Monday, December 7, 2009

Fall Again

I haven’t updated my blog for a very very long time... Sorry about that, a lot of things happened beyond my expectation, and I have a catch up to do.

Looking back, I am glad that I made it through the ‘new stuffs’. New place, new environment, new friends, new everything. But then still I got stuck and knocked down. Now, I am waiting nervously about my examination result that will be released this very Thursday. It is hard though to skip freshman year and jumped to sophomore without any idea about what the challenge I’m going to face. There are no senior that friendly enough to referred to, the whole batch is weird, most of my classmate… well, most of them did not understand my situation and hardship while the lecturers are intimidating [except for a very few of them that is friendly but then it was halfway through the semester and sure enough it is too late]. As for now, don’t really know what to expect. Sigh…

The fact that I always get depressed now is bugging me. So, I am going to try a lot of new cake recipes I got from my cousin that just got back from New Zealand. Baking makes me happy, so I am going to bake away my nervousness and eat away all the sadness, start with caramel apple cake.

Feel free to join me.

Monday, September 28, 2009

Bittersweet Syawal

My Little Cousins
Syawal is a month where a proud Muslim will celebrate it with happiness and gratefulness as Ramadhan passed by. Syawal has its own feeling. And I’m always looking forward to feel it. The sense and smell of reward, forgiveness, money [!!] makes me appreciate this month every time it arrives. Variety of foods, family gathering, convoy, family reunion [ouch!! I don’t even remember those far relatives. There are too many of them, I can hardly recognize each and everyone specifically], a lot of streaking and owh, duit raya for sure.

Yet, this year’s Syawal is not as fun as past years. The foods, the smells, the feelings are the same. But it lack one thing: my very own lil’ brother. Yea, yea he’s in India, studying like nerds to become a doctor. But heck he is my brother and I miss him badly. My mum didn’t cry in front of us siblings but deep inside I know she was torn apart. When my cousin first departed to Kiwi’s, I felt a little blues but now that my own brother is not here in front of my eyes, it hurts… a lot. But then it is for good.

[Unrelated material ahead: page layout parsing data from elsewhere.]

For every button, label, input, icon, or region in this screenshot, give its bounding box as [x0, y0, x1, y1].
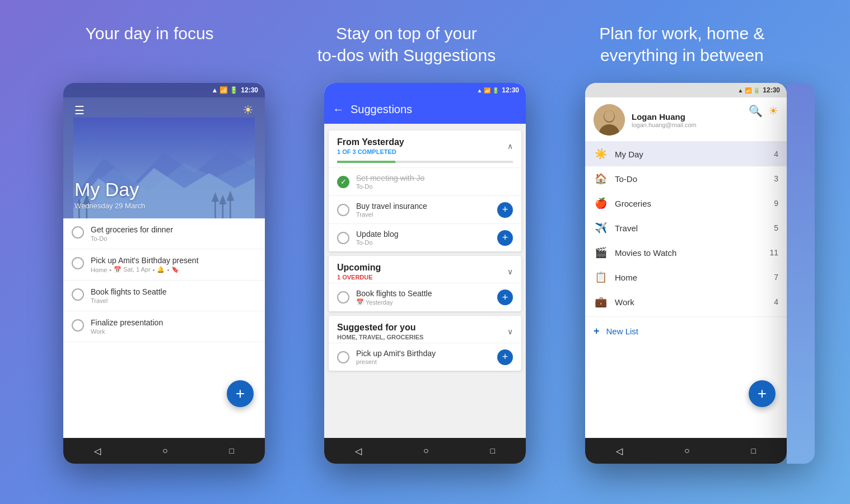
phone1-todo-list: Get groceries for dinner To-Do Pick up A… [63, 218, 265, 438]
add-btn-3[interactable]: + [497, 230, 513, 246]
phone3-battery-icon: 🔋 [753, 87, 760, 94]
item-sub-suggested-1: present [356, 358, 491, 365]
item-title-2: Buy travel insurance [356, 202, 491, 211]
header-row: Your day in focus Stay on top of your to… [0, 0, 850, 83]
progress-bar-fill [337, 161, 395, 163]
work-label: Work [615, 297, 767, 307]
section-upcoming-sub: 1 OVERDUE [337, 274, 381, 281]
suggestion-item-1[interactable]: ✓ Set meeting with Jo To-Do [329, 167, 521, 195]
todo-circle-2[interactable] [72, 257, 84, 269]
avatar-svg [594, 104, 625, 136]
myday-label: My Day [615, 150, 767, 159]
item-sub-upcoming-1: 📅Yesterday [356, 298, 491, 306]
suggestion-item-upcoming-1[interactable]: Book flights to Seattle 📅Yesterday + [329, 283, 521, 311]
list-nav-home[interactable]: 📋 Home 7 [585, 265, 787, 290]
new-list-label: New List [606, 326, 639, 336]
todo-circle-4[interactable] [72, 319, 84, 332]
phone4-peek [787, 83, 815, 464]
travel-label: Travel [615, 223, 767, 233]
todo-item-4[interactable]: Finalize presentation Work [63, 311, 265, 342]
section-upcoming-chevron[interactable]: ∨ [507, 267, 513, 276]
svg-rect-12 [230, 200, 231, 218]
phone3: ▲ 📶 🔋 12:30 Logan Huang [585, 83, 787, 464]
section-upcoming-title: Upcoming [337, 263, 381, 273]
list-nav-work[interactable]: 💼 Work 4 [585, 290, 787, 314]
phone3-signal-icon: 📶 [745, 87, 751, 94]
work-icon: 💼 [594, 296, 608, 308]
phone1-fab[interactable]: + [227, 380, 254, 407]
todo-item-1[interactable]: Get groceries for dinner To-Do [63, 218, 265, 249]
phone2-nav-back[interactable]: ◁ [355, 446, 362, 456]
phone2-nav-home[interactable]: ○ [423, 446, 429, 456]
home-label: Home [615, 273, 767, 282]
add-btn-suggested-1[interactable]: + [497, 349, 513, 365]
nav-home-icon[interactable]: ○ [162, 446, 168, 456]
phone3-wrapper: ▲ 📶 🔋 12:30 Logan Huang [585, 83, 787, 464]
todo-sub-4: Work [91, 328, 163, 335]
nav-back-icon[interactable]: ◁ [94, 446, 101, 456]
phone1: ▲ 📶 🔋 12:30 ☰ ☀ [63, 83, 265, 464]
profile-email: logan.huang@mail.com [632, 122, 778, 128]
list-nav-myday[interactable]: ☀️ My Day 4 [585, 142, 787, 166]
profile-actions: 🔍 ☀ [749, 104, 778, 118]
section-from-yesterday-chevron[interactable]: ∧ [507, 142, 513, 151]
todo-title-4: Finalize presentation [91, 318, 163, 327]
item-title-upcoming-1: Book flights to Seattle [356, 289, 491, 298]
phone3-status-bar: ▲ 📶 🔋 12:30 [585, 83, 787, 97]
section-suggested-chevron[interactable]: ∨ [507, 327, 513, 336]
suggestion-item-3[interactable]: Update blog To-Do + [329, 223, 521, 251]
phone1-status-icons: ▲ 📶 🔋 [211, 86, 238, 94]
list-nav-groceries[interactable]: 🍎 Groceries 9 [585, 191, 787, 216]
circle-empty-2[interactable] [337, 204, 349, 216]
phone3-nav-recent[interactable]: □ [751, 446, 756, 455]
work-count: 4 [774, 297, 778, 306]
phone1-status-bar: ▲ 📶 🔋 12:30 [63, 83, 265, 97]
circle-done-1[interactable]: ✓ [337, 176, 349, 188]
new-list-row[interactable]: + New List [585, 319, 787, 343]
list-nav-travel[interactable]: ✈️ Travel 5 [585, 216, 787, 240]
svg-rect-8 [214, 201, 216, 219]
phone2: ▲ 📶 🔋 12:30 ← Suggestions From Yesterday… [324, 83, 526, 464]
hamburger-icon[interactable]: ☰ [74, 104, 85, 117]
svg-point-17 [604, 110, 614, 122]
circle-empty-3[interactable] [337, 232, 349, 244]
phone3-fab[interactable]: + [749, 380, 776, 407]
todo-sub-2: Home•📅 Sat, 1 Apr•🔔•🔖 [91, 266, 199, 273]
phone1-time: 12:30 [241, 86, 258, 94]
circle-empty-suggested-1[interactable] [337, 351, 349, 363]
circle-empty-upcoming-1[interactable] [337, 291, 349, 304]
phone3-nav-home[interactable]: ○ [684, 446, 690, 456]
todo-item-2[interactable]: Pick up Amit's Birthday present Home•📅 S… [63, 249, 265, 281]
plus-icon: + [594, 325, 600, 337]
list-nav-todo[interactable]: 🏠 To-Do 3 [585, 166, 787, 191]
suggestions-title: Suggestions [351, 103, 412, 116]
groceries-icon: 🍎 [594, 197, 608, 209]
header-col2: Stay on top of your to-dos with Suggesti… [317, 22, 496, 66]
phone1-title: My Day [74, 179, 145, 200]
section-from-yesterday-title: From Yesterday [337, 137, 404, 147]
phone3-profile: Logan Huang logan.huang@mail.com 🔍 ☀ [585, 97, 787, 142]
phone2-status-icons: ▲ 📶 🔋 [477, 87, 499, 94]
suggestion-item-2[interactable]: Buy travel insurance Travel + [329, 195, 521, 223]
add-btn-upcoming-1[interactable]: + [497, 290, 513, 305]
phone2-time: 12:30 [502, 86, 519, 94]
sun-settings-icon[interactable]: ☀ [768, 104, 778, 118]
todo-title-1: Get groceries for dinner [91, 225, 173, 234]
nav-recent-icon[interactable]: □ [230, 446, 234, 455]
brightness-icon[interactable]: ☀ [242, 103, 254, 118]
suggestion-item-suggested-1[interactable]: Pick up Amit's Birthday present + [329, 343, 521, 371]
phone3-nav-back[interactable]: ◁ [616, 446, 623, 456]
list-nav-movies[interactable]: 🎬 Movies to Watch 11 [585, 240, 787, 265]
phone2-signal-icon: 📶 [484, 87, 491, 94]
add-btn-2[interactable]: + [497, 202, 513, 218]
todo-circle-1[interactable] [72, 226, 84, 239]
search-icon[interactable]: 🔍 [749, 104, 763, 118]
movies-icon: 🎬 [594, 246, 608, 259]
todo-circle-3[interactable] [72, 288, 84, 301]
phone2-nav-recent[interactable]: □ [491, 446, 495, 455]
back-arrow-icon[interactable]: ← [333, 103, 344, 116]
phone1-nav: ◁ ○ □ [63, 438, 265, 464]
progress-bar-wrap [337, 161, 513, 163]
section-from-yesterday: From Yesterday 1 OF 3 COMPLETED ∧ ✓ Set … [329, 130, 521, 251]
todo-item-3[interactable]: Book flights to Seattle Travel [63, 281, 265, 311]
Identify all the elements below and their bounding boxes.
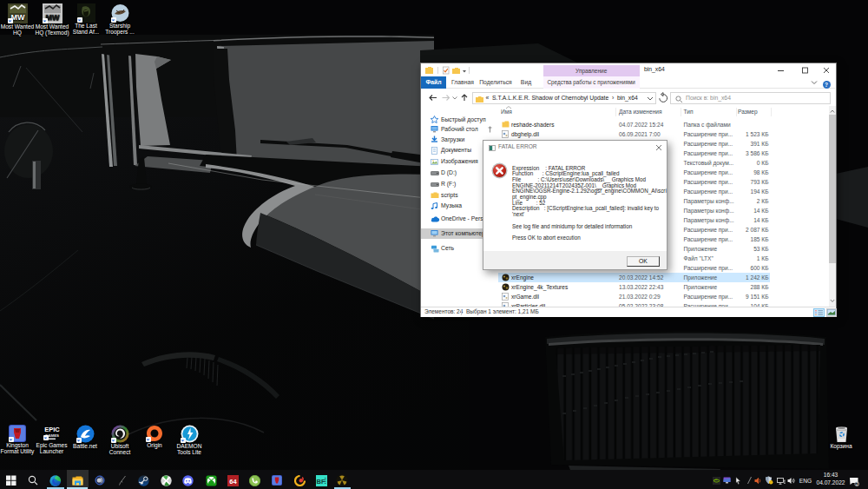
svg-text:64: 64 bbox=[229, 477, 237, 485]
svg-text:2: 2 bbox=[856, 482, 858, 486]
svg-text:EPIC: EPIC bbox=[44, 426, 60, 433]
svg-text:BF: BF bbox=[317, 477, 326, 485]
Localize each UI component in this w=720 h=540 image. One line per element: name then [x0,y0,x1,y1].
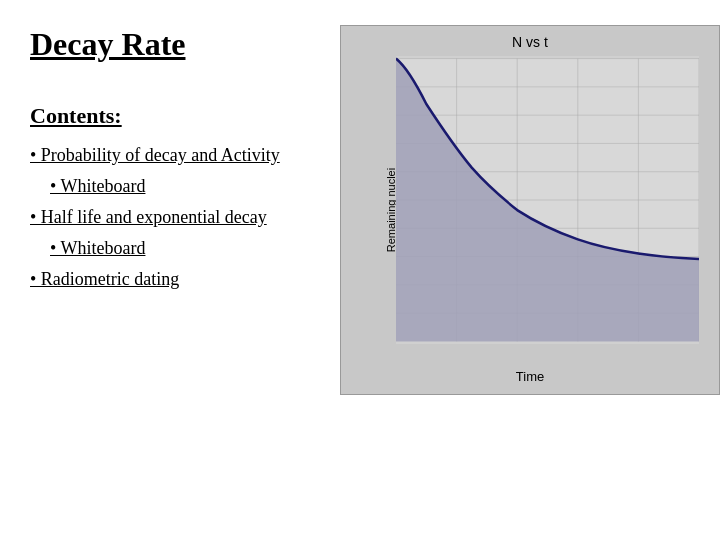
list-item: • Radiometric dating [30,265,320,294]
chart-container: N vs t Remaining nuclei Time [340,25,720,395]
chart-svg: 100 90 80 70 60 50 40 30 20 10 0 0 20 40… [396,56,699,344]
x-axis-label: Time [341,369,719,384]
right-panel: N vs t Remaining nuclei Time [340,20,720,520]
page: Decay Rate Contents: • Probability of de… [0,0,720,540]
chart-area: 100 90 80 70 60 50 40 30 20 10 0 0 20 40… [396,56,699,344]
list-item: • Whiteboard [30,172,320,201]
contents-list: • Probability of decay and Activity • Wh… [30,141,320,293]
list-item: • Probability of decay and Activity [30,141,320,170]
left-panel: Decay Rate Contents: • Probability of de… [30,20,320,520]
list-item: • Whiteboard [30,234,320,263]
list-item: • Half life and exponential decay [30,203,320,232]
chart-title: N vs t [341,34,719,50]
contents-label: Contents: [30,103,320,129]
page-title: Decay Rate [30,25,320,63]
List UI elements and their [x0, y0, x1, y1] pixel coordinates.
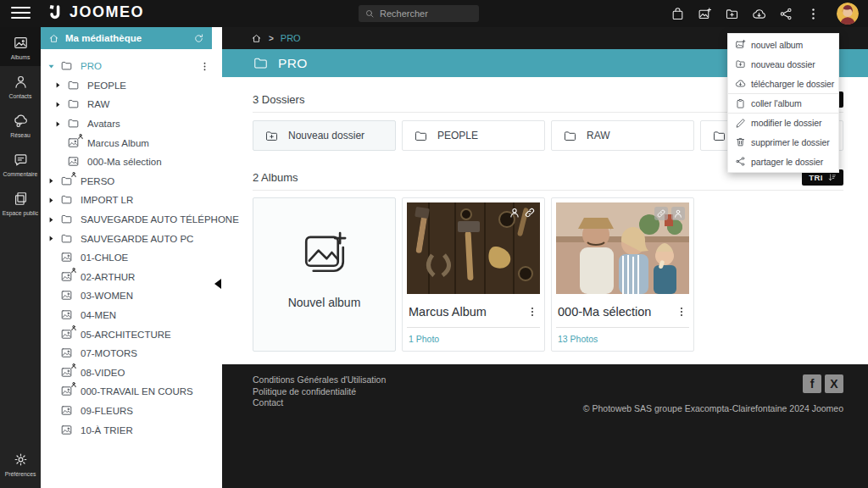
rail-item-commentaire[interactable]: Commentaire — [0, 144, 41, 183]
rail-item-espace-public[interactable]: Espace public — [0, 183, 41, 222]
tree-item[interactable]: 09-FLEURS — [41, 402, 222, 421]
left-rail: Albums Contacts Réseau Commentaire Espac… — [0, 27, 41, 488]
expand-arrow-icon[interactable] — [52, 101, 64, 108]
page-title: PRO — [278, 56, 308, 71]
album-icon — [60, 424, 73, 436]
tree-item[interactable]: PERSO — [41, 172, 222, 191]
share-button[interactable] — [779, 7, 793, 21]
menu-item-label: partager le dossier — [751, 157, 823, 167]
breadcrumb-current[interactable]: PRO — [281, 33, 301, 43]
folder-card-label: PEOPLE — [437, 130, 478, 141]
menu-item-modifier[interactable]: modifier le dossier — [728, 113, 838, 132]
rail-item-icon — [13, 35, 29, 51]
kebab-icon[interactable] — [199, 61, 210, 72]
kebab-icon[interactable] — [676, 306, 687, 318]
tree-item[interactable]: PEOPLE — [41, 76, 222, 96]
rail-item-albums[interactable]: Albums — [0, 27, 41, 66]
tree-item[interactable]: SAUVEGARDE AUTO PC — [41, 229, 222, 248]
sidebar: Ma médiathèque PRO — [41, 27, 222, 488]
new-album-card[interactable]: Nouvel album — [253, 197, 396, 352]
footer-link[interactable]: Contact — [253, 397, 386, 409]
tree-item[interactable]: 04-MEN — [41, 306, 222, 325]
album-card[interactable]: 000-Ma sélection 13 Photos — [551, 197, 694, 352]
sort-icon — [827, 173, 837, 182]
action-icon — [806, 7, 821, 21]
tree-item[interactable]: 000-Ma sélection — [41, 152, 222, 172]
rail-item-icon — [13, 113, 29, 129]
topbar: JOOMEO — [0, 0, 868, 27]
tree-item-label: SAUVEGARDE AUTO PC — [81, 234, 193, 244]
home-icon[interactable] — [251, 33, 262, 44]
album-card[interactable]: Marcus Album 1 Photo — [402, 197, 545, 352]
menu-item-supprimer[interactable]: supprimer le dossier — [728, 132, 838, 152]
x-twitter-icon[interactable]: X — [825, 374, 843, 393]
shared-icon — [70, 324, 77, 331]
rail-items: Albums Contacts Réseau Commentaire Espac… — [0, 27, 41, 222]
joomeo-logo[interactable]: JOOMEO — [47, 3, 144, 21]
album-thumbnail[interactable] — [407, 202, 540, 294]
facebook-icon[interactable]: f — [803, 374, 821, 393]
rail-item-icon — [13, 152, 29, 168]
new-folder-button[interactable] — [725, 7, 739, 21]
footer-link[interactable]: Conditions Générales d'Utilisation — [253, 374, 386, 386]
tree-item[interactable]: IMPORT LR — [41, 191, 222, 210]
tree-item[interactable]: 000-TRAVAIL EN COURS — [41, 382, 222, 402]
rail-item-contacts[interactable]: Contacts — [0, 66, 41, 105]
menu-item-nouveau-dossier[interactable]: nouveau dossier — [728, 54, 838, 74]
tree-item[interactable]: 08-VIDEO — [41, 363, 222, 383]
expand-arrow-icon[interactable] — [45, 235, 58, 242]
action-icon — [698, 7, 712, 21]
tree-item-label: 09-FLEURS — [81, 406, 133, 416]
menu-item-icon — [735, 78, 746, 89]
expand-arrow-icon[interactable] — [52, 120, 64, 128]
rail-item-reseau[interactable]: Réseau — [0, 105, 41, 144]
tree-item[interactable]: SAUVEGARDE AUTO TÉLÉPHONE — [41, 210, 222, 230]
expand-arrow-icon[interactable] — [52, 81, 64, 89]
expand-arrow-icon[interactable] — [45, 177, 58, 185]
new-folder-card[interactable]: Nouveau dossier — [253, 120, 396, 151]
folder-icon — [60, 59, 73, 72]
folder-card[interactable]: PEOPLE — [402, 120, 545, 151]
avatar[interactable] — [837, 3, 859, 25]
menu-item-nouvel-album[interactable]: nouvel album — [728, 35, 838, 54]
albums-count-heading: 2 Albums — [253, 171, 298, 184]
cart-button[interactable] — [670, 7, 685, 21]
tree-item-label: Marcus Album — [87, 138, 149, 148]
media-library-header[interactable]: Ma médiathèque — [41, 27, 212, 49]
expand-arrow-icon[interactable] — [45, 216, 58, 224]
kebab-icon[interactable] — [526, 306, 538, 318]
search-input[interactable] — [380, 8, 473, 19]
rail-item-preferences[interactable]: Préférences — [0, 444, 41, 483]
menu-item-partager[interactable]: partager le dossier — [728, 152, 838, 171]
search-box[interactable] — [359, 5, 479, 22]
menu-item-coller[interactable]: coller l'album — [728, 93, 838, 113]
expand-arrow-icon[interactable] — [45, 63, 58, 70]
folder-card[interactable]: RAW — [551, 120, 694, 151]
tree-item[interactable]: Avatars — [41, 114, 222, 134]
tree-item[interactable]: 02-ARTHUR — [41, 268, 222, 287]
tree-item[interactable]: PRO — [41, 57, 222, 76]
tree-item[interactable]: RAW — [41, 95, 222, 114]
download-button[interactable] — [752, 7, 766, 21]
tree-item[interactable]: 03-WOMEN — [41, 286, 222, 306]
expand-arrow-icon[interactable] — [45, 197, 58, 204]
tree-item[interactable]: 01-CHLOE — [41, 248, 222, 268]
album-thumbnail[interactable] — [556, 202, 689, 294]
refresh-icon[interactable] — [193, 33, 204, 44]
footer-link[interactable]: Politique de confidentialité — [253, 386, 386, 398]
album-icon — [60, 347, 73, 359]
shared-icon — [70, 363, 77, 369]
hamburger-menu-icon[interactable] — [11, 7, 31, 19]
tree-item-label: Avatars — [87, 119, 120, 129]
tree-item[interactable]: 05-ARCHITECTURE — [41, 324, 222, 344]
tree-item[interactable]: 10-À TRIER — [41, 420, 222, 440]
menu-item-telecharger[interactable]: télécharger le dossier — [728, 74, 838, 93]
new-album-button[interactable] — [698, 7, 712, 21]
sidebar-collapse-handle[interactable] — [214, 279, 221, 289]
tree-item[interactable]: 07-MOTORS — [41, 344, 222, 363]
tree-item[interactable]: Marcus Album — [41, 133, 222, 152]
shared-icon — [70, 381, 77, 388]
menu-item-label: modifier le dossier — [751, 118, 821, 128]
more-button[interactable] — [806, 7, 821, 21]
link-icon — [524, 207, 536, 219]
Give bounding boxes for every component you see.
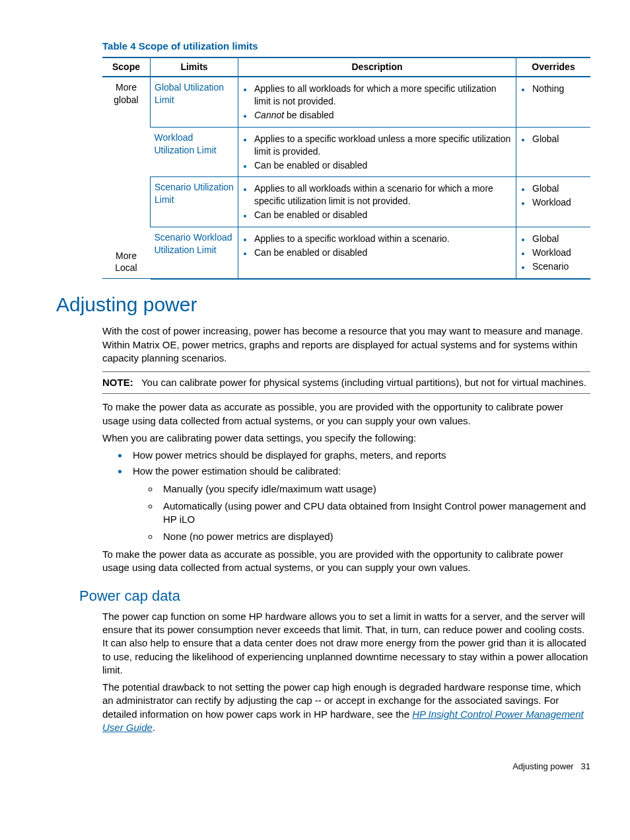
note-text: You can calibrate power for physical sys… xyxy=(141,377,586,388)
heading-power-cap-data: Power cap data xyxy=(79,586,590,606)
list-item: How the power estimation should be calib… xyxy=(129,465,590,543)
intro-paragraph: With the cost of power increasing, power… xyxy=(102,325,590,365)
limit-cell: Workload Utilization Limit xyxy=(151,127,238,177)
desc-cell: Applies to all workloads for which a mor… xyxy=(238,77,516,127)
th-description: Description xyxy=(238,57,516,77)
desc-item: Can be enabled or disabled xyxy=(253,159,512,172)
table-caption: Table 4 Scope of utilization limits xyxy=(102,40,590,53)
th-overrides: Overrides xyxy=(516,57,591,77)
settings-list: How power metrics should be displayed fo… xyxy=(102,449,590,544)
limit-link[interactable]: Scenario Workload Utilization Limit xyxy=(155,232,232,255)
list-item: How power metrics should be displayed fo… xyxy=(129,449,590,462)
desc-item: Can be enabled or disabled xyxy=(253,209,512,221)
override-item: Workload xyxy=(531,247,586,259)
overrides-cell: Global Workload xyxy=(516,177,591,227)
table-row: Workload Utilization Limit Applies to a … xyxy=(102,127,590,177)
body-paragraph: When you are calibrating power data sett… xyxy=(102,432,590,445)
overrides-cell: Nothing xyxy=(516,77,591,127)
override-item: Global xyxy=(531,133,586,145)
list-item: Manually (you specify idle/maximum watt … xyxy=(159,482,590,496)
page-footer: Adjusting power 31 xyxy=(40,761,590,773)
th-scope: Scope xyxy=(102,57,151,77)
override-item: Scenario xyxy=(531,260,586,273)
desc-item: Applies to all workloads for which a mor… xyxy=(253,83,512,108)
override-item: Nothing xyxy=(531,83,586,95)
footer-page-number: 31 xyxy=(581,761,590,771)
desc-item: Can be enabled or disabled xyxy=(253,247,512,259)
body-paragraph: To make the power data as accurate as po… xyxy=(102,401,590,428)
desc-cell: Applies to a specific workload within a … xyxy=(238,227,516,279)
calibration-options-list: Manually (you specify idle/maximum watt … xyxy=(133,482,590,544)
utilization-limits-table: Scope Limits Description Overrides More … xyxy=(102,57,590,280)
limit-cell: Global Utilization Limit xyxy=(151,77,238,127)
body-paragraph: To make the power data as accurate as po… xyxy=(102,548,590,575)
table-row: Scenario Workload Utilization Limit Appl… xyxy=(102,227,590,279)
list-item: None (no power metrics are displayed) xyxy=(159,530,590,543)
table-row: More global Global Utilization Limit App… xyxy=(102,77,590,127)
table-row: More Local Scenario Utilization Limit Ap… xyxy=(102,177,590,227)
limit-link[interactable]: Global Utilization Limit xyxy=(155,82,224,105)
note-box: NOTE: You can calibrate power for physic… xyxy=(102,371,590,394)
note-label: NOTE: xyxy=(102,377,133,388)
limit-link[interactable]: Workload Utilization Limit xyxy=(155,132,217,155)
limit-link[interactable]: Scenario Utilization Limit xyxy=(155,182,234,205)
footer-section: Adjusting power xyxy=(512,761,574,771)
overrides-cell: Global Workload Scenario xyxy=(516,227,591,279)
desc-item: Applies to all workloads within a scenar… xyxy=(253,182,512,208)
body-paragraph: The power cap function on some HP hardwa… xyxy=(102,610,590,677)
limit-cell: Scenario Workload Utilization Limit xyxy=(151,227,238,279)
desc-item: Applies to a specific workload unless a … xyxy=(253,133,512,158)
desc-cell: Applies to all workloads within a scenar… xyxy=(238,177,516,227)
desc-cell: Applies to a specific workload unless a … xyxy=(238,127,516,177)
body-paragraph: The potential drawback to not setting th… xyxy=(102,681,590,734)
th-limits: Limits xyxy=(151,57,238,77)
desc-item: Cannot be disabled xyxy=(253,109,512,122)
overrides-cell: Global xyxy=(516,127,591,177)
scope-cell: More global xyxy=(102,77,151,177)
scope-cell: More Local xyxy=(102,177,151,279)
list-item: Automatically (using power and CPU data … xyxy=(159,500,590,527)
override-item: Workload xyxy=(531,196,586,209)
desc-item: Applies to a specific workload within a … xyxy=(253,233,512,245)
heading-adjusting-power: Adjusting power xyxy=(56,291,590,319)
limit-cell: Scenario Utilization Limit xyxy=(151,177,238,227)
override-item: Global xyxy=(531,182,586,195)
override-item: Global xyxy=(531,233,586,245)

Yet again, I had so much fun. I eat almost everything on the table, I drink fuzzy-to-fancy drinks, convoy [routine every year], running around foolishly, teasing my cousin till they laugh all right and visiting people that I don’t even know. I think I’ve gain 5 pound which is called as ‘pound of happiness’ and yea I am happy.

I really hope that everyone dear to me feel happy and content all the time. Trouble is a friend but I know somehow the people I love will get over it and live life happily ever after. Hope this year and years to come will bring the goodness in all people that I care about. Amen..

Monday, July 20, 2009

Raising Sumaiyah

The spoiled girl needs to leave home to continue her studies. So long, home sweet home. But the news didn’t excite her as she expected. When she received the news, it was rather dull. She sat silently and called her parents to tell them the news. The parents were grateful but she keeps on complaining. To make things worse, both parents cannot cancel their trip to Jakarta, which on the same date was the girl’s registration day. She was frustrated. She needs to register without her parents. And she is the spoiled girl who barely goes out for shopping without having her parents around.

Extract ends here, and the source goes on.